Vanadium dioxide (VO2) is a promising material for electronics and optics due to abrupt change in conductivity of VO2 that occurs at ∼68 °C, which is the metal-insulator transition temperature. The abruptness and magnitude of this transition is governed by the crystal structure of VO2. The growth of thin VO2 films therefore requires substrate heating during deposition and, as well as the occasional need for additional post-deposition annealing. The processes that occur during annealing depend upon the deposition technique. However, the published reports related to these studies are rarely systematic and lack consistency.

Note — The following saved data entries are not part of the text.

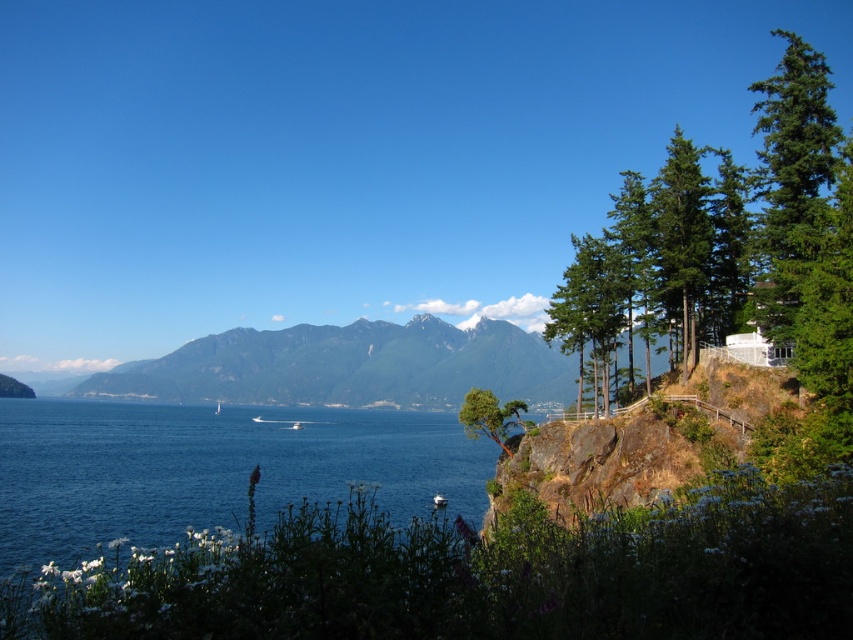 Question: Estimate the real-world distances between objects in this image. Which object is farther from the green textured tree at upper right?

Choices:
 (A) rocky gray mountain at center
 (B) blue water at lower left

Answer: (A)

Question: Which of the following is the closest to the observer?

Choices:
 (A) blue water at lower left
 (B) green rough bark tree at upper right
 (C) rocky gray mountain at center
 (D) green matte trees at right

Answer: (D)

Question: Where is blue water at lower left located in relation to green textured tree at upper right in the image?

Choices:
 (A) right
 (B) left

Answer: (B)

Question: Does blue water at lower left appear on the left side of green evergreen tree at upper right?

Choices:
 (A) yes
 (B) no

Answer: (A)

Question: Does green matte trees at right appear on the left side of green rough bark tree at upper right?

Choices:
 (A) no
 (B) yes

Answer: (A)

Question: Which point is farther from the camera taking this photo?

Choices:
 (A) (666, 220)
 (B) (236, 371)
 (C) (463, 419)

Answer: (B) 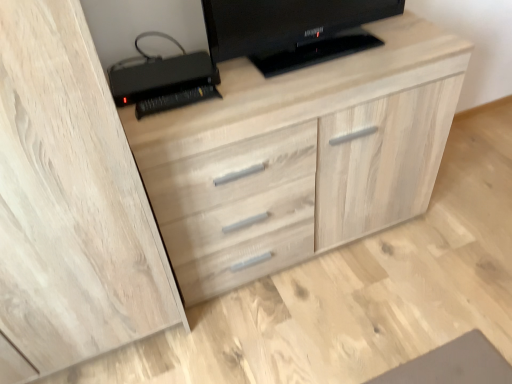 Find the location of `unoccupied region to the right of black plastic printer at upper left`. unoccupied region to the right of black plastic printer at upper left is located at coordinates (248, 85). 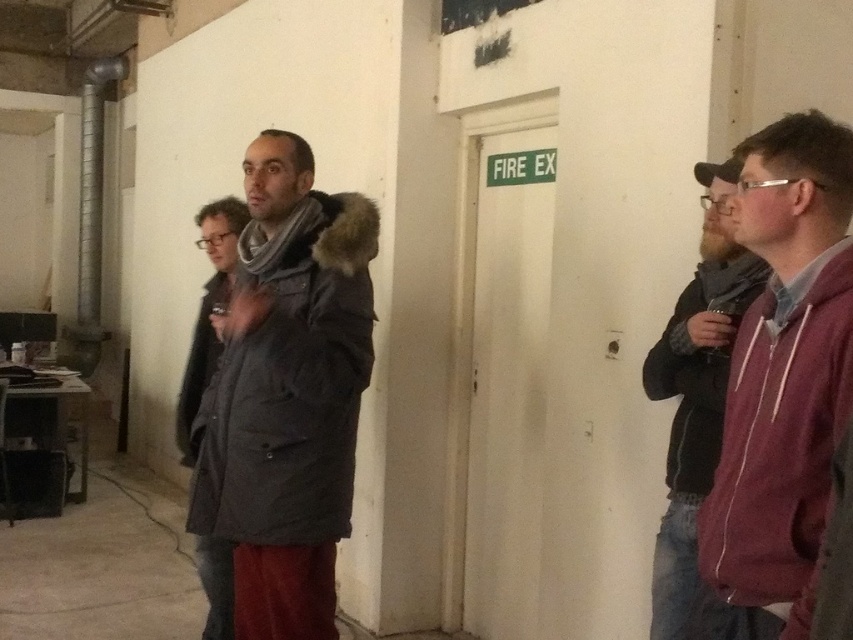 You are a photographer trying to capture a clear shot of the dark gray wool coat at center without the maroon fleece jacket at right blocking it. What should you do?

Move to the left side of the scene so that the dark gray wool coat at center is no longer behind the maroon fleece jacket at right. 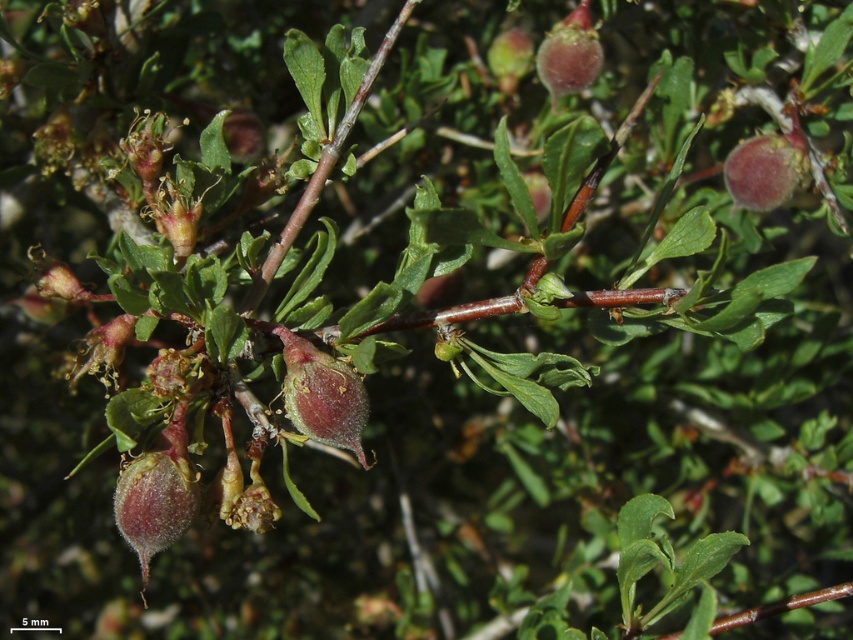 Between pinkish-red glossy berry at upper right and glossy red fruit at upper center, which one has more height?

With more height is glossy red fruit at upper center.

Between pinkish-red glossy berry at upper right and glossy red fruit at upper center, which one is positioned higher?

glossy red fruit at upper center is higher up.

Locate an element on the screen. Image resolution: width=853 pixels, height=640 pixels. pinkish-red glossy berry at upper right is located at coordinates (761, 172).

Locate an element on the screen. The height and width of the screenshot is (640, 853). pinkish-red glossy berry at upper right is located at coordinates (761, 172).

Who is positioned more to the right, pinkish-red glossy berry at center or glossy red fruit at upper center?

glossy red fruit at upper center

I want to click on pinkish-red glossy berry at center, so click(x=321, y=394).

This screenshot has width=853, height=640. I want to click on pinkish-red glossy berry at center, so click(321, 394).

Is point (335, 404) in front of point (735, 148)?

That is True.

Does pinkish-red glossy berry at center appear on the right side of pinkish-red glossy berry at upper right?

Incorrect, pinkish-red glossy berry at center is not on the right side of pinkish-red glossy berry at upper right.

Between point (321, 390) and point (766, 204), which one is positioned behind?

The point (766, 204) is behind.

Find the location of a particular element. The height and width of the screenshot is (640, 853). pinkish-red glossy berry at center is located at coordinates (321, 394). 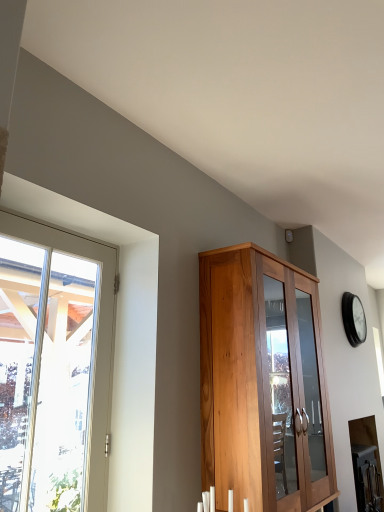 Question: Is wooden cabinet at center further to the viewer compared to black glass clock at upper right?

Choices:
 (A) no
 (B) yes

Answer: (A)

Question: Is wooden cabinet at center not within black glass clock at upper right?

Choices:
 (A) yes
 (B) no

Answer: (A)

Question: Are wooden cabinet at center and black glass clock at upper right far apart?

Choices:
 (A) no
 (B) yes

Answer: (B)

Question: Does wooden cabinet at center have a lesser height compared to black glass clock at upper right?

Choices:
 (A) yes
 (B) no

Answer: (B)

Question: From a real-world perspective, is wooden cabinet at center located beneath black glass clock at upper right?

Choices:
 (A) yes
 (B) no

Answer: (A)

Question: Is wooden cabinet at center smaller than black glass clock at upper right?

Choices:
 (A) no
 (B) yes

Answer: (A)

Question: From the image's perspective, does black glass clock at upper right appear higher than wooden cabinet at center?

Choices:
 (A) yes
 (B) no

Answer: (A)

Question: Can you confirm if black glass clock at upper right is thinner than wooden cabinet at center?

Choices:
 (A) yes
 (B) no

Answer: (A)

Question: Does black glass clock at upper right lie behind wooden cabinet at center?

Choices:
 (A) yes
 (B) no

Answer: (A)

Question: Is black glass clock at upper right shorter than wooden cabinet at center?

Choices:
 (A) yes
 (B) no

Answer: (A)

Question: From a real-world perspective, is black glass clock at upper right positioned over wooden cabinet at center based on gravity?

Choices:
 (A) yes
 (B) no

Answer: (A)

Question: Is black glass clock at upper right positioned before wooden cabinet at center?

Choices:
 (A) no
 (B) yes

Answer: (A)

Question: Is clear glass window at left located outside wooden cabinet at center?

Choices:
 (A) yes
 (B) no

Answer: (A) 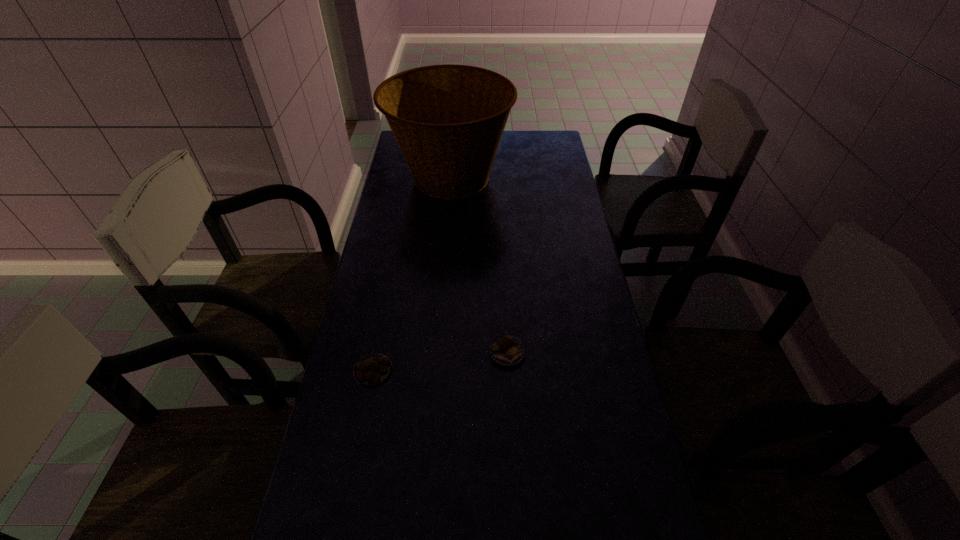 Find the location of a particular element. Image resolution: width=960 pixels, height=540 pixels. basket located in the left edge section of the desktop is located at coordinates (448, 120).

Where is `pastry located at the left edge`? This screenshot has width=960, height=540. pastry located at the left edge is located at coordinates (373, 369).

At what (x,y) coordinates should I click in order to perform the action: click on object positioned at the far left corner. Please return your answer as a coordinate pair (x, y). Looking at the image, I should click on (448, 120).

In the image, there is a desktop. Where is `vacant space at the left edge`? This screenshot has height=540, width=960. vacant space at the left edge is located at coordinates (394, 358).

Find the location of `free location at the right edge of the desktop`. free location at the right edge of the desktop is located at coordinates (610, 518).

At what (x,y) coordinates should I click in order to perform the action: click on free space at the far right corner of the desktop. Please return your answer as a coordinate pair (x, y). Looking at the image, I should click on (552, 145).

Locate an element on the screen. The width and height of the screenshot is (960, 540). free point between the tallest object and the shortest object is located at coordinates (412, 274).

You are a GUI agent. You are given a task and a screenshot of the screen. Output one action in this format:
    pyautogui.click(x=<x>, y=<y>)
    Task: Click on the free area in between the shortest object and the right pastry
    
    Given the screenshot: What is the action you would take?
    pyautogui.click(x=441, y=362)

Locate an element on the screen. Image resolution: width=960 pixels, height=540 pixels. unoccupied area between the basket and the right pastry is located at coordinates (479, 266).

Where is `free space between the basket and the second tallest object`? This screenshot has height=540, width=960. free space between the basket and the second tallest object is located at coordinates (479, 266).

The annealing of thin nanocrystalline VO2+x films at temperatures above the melting point is reported here. Thin films were deposited onto a polycrystalline corundum substrate by means of radio-frequency reactive magnetron sputtering, with the thin film composition fine-tuned by applying negative substrate bias during deposition and proceeding with ex-situ control of the vanadium oxidation state. Post-deposition annealing causes recrystallization, which is in accordance with the VO phase diagram. No epitaxial or other substrate-induced processes were detected. However, the sharpest transition was attributed to the film possessing the most uniform grain size, as opposed to the film with the largest VO2 crystallites. The temperature dependency of the microwave radiation transmittance was investigated over the 8–18 GHz range, with the samples measured in free-space conditions. This was intended to reveal any frequency-dependent features, which can possibly appear as benefits or obstacles during the development of designs in the microwave range that are based on the VO2 films being studied.